Items from a dataset:
┄┄┄┄┄┄┄┄┄┄

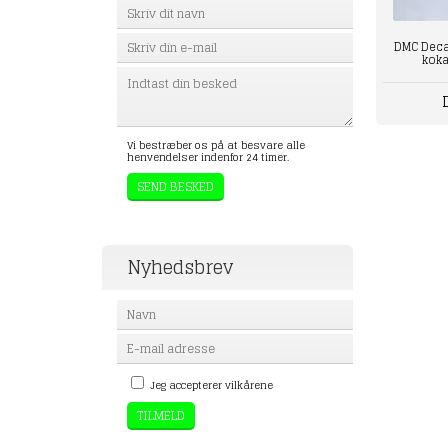
DMC Decals
koka
Vi bestræber os på at besvare alle
henvendelser indenfor 24 timer.
Nyhedsbrev
Jeg accepterer vilkårene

┄┄┄┄┄┄┄┄┄┄

What you are asked to do: Should there be pictures in the data, leave them out and return the rest exactly.

Answer for this exercise:
DMC Decals
koka
Vi bestræber os på at besvare alle
henvendelser indenfor 24 timer.
Nyhedsbrev
Jeg accepterer vilkårene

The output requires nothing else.